Do co najmniej 22 wzrosła liczba ofiar śmiertelnych zamieszek w stolicy Bangladeszu, Dhace. Służby bezpieczeństwa starły się z tysiącami islamistów, którzy domagają się nowego prawa o bluźnierstwach. Wśród zabitych jest co najmniej jeden policjant.
Rzecznik stołecznej policji powiedział, że funkcjonariusze użyli granatów hukowych, gazu łzawiącego, armatek wodnych i kauczukowych kul, aby rozpędzić co najmniej 70 tysięcy islamistów, którzy w poniedziałek nadal zbierali się w ważnej dzielnicy handlowej miasta.

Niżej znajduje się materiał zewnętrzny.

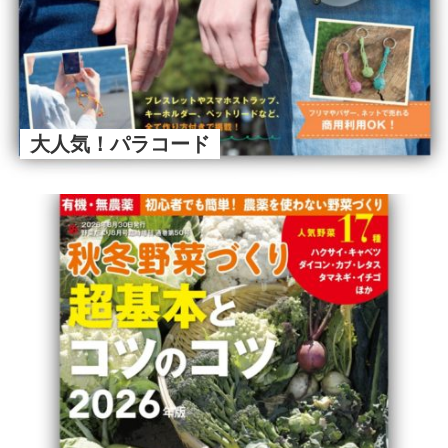
大人気！パラコード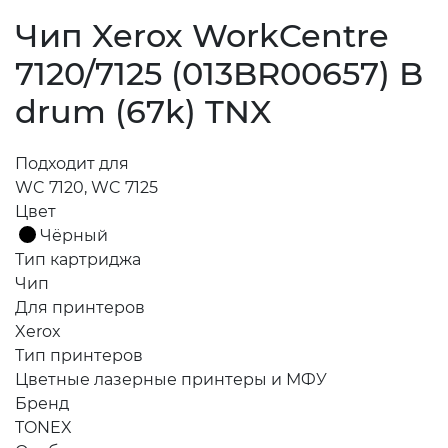
Чип Xerox WorkCentre
7120/7125 (013BR00657) B
drum (67k) TNX
Подходит для
WC 7120, WC 7125
Цвет
Чёрный
Тип картриджа
Чип
Для принтеров
Xerox
Тип принтеров
Цветные лазерные принтеры и МФУ
Бренд
TONEX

Dodał, że policja została zmuszona do użycia siły, ponieważ funkcjonariuszy obrzucono cegłami i kamieniami.
Pół miliona na ulicach
Wielkie demonstracje wybuchły w niedzielę, gdy manifestanci, których liczbę szacowano na 500 tys., przeszli głównymi ulicami stolicy domagając się od władz bardziej zdecydowanej ochrony islamu. Żądali m.in. nowej ustawy wprowadzającej karę śmierci za bluźnierstwo oraz ograniczenia możliwości kontaktów między mężczyznami i kobietami w miejscach publicznych.
Wznoszono okrzyki "Bóg jest wielki!" i "Ateiści muszą zawisnąć!".
Podczas demonstracji, w której główną rolę odgrywała radykalna organizacja Hefajat-e-Islam, doszło do aktów przemocy. Podpalono posterunek policji, wiele samochodów i sklepów. Miasto zostało praktycznie odcięte od reszty kraju, bowiem demonstranci zablokowali główne arterie.
Walki trwały do świtu w poniedziałek. Według niektórych źródeł policja użyła, oprócz gumowych kul, także ostrej amunicji.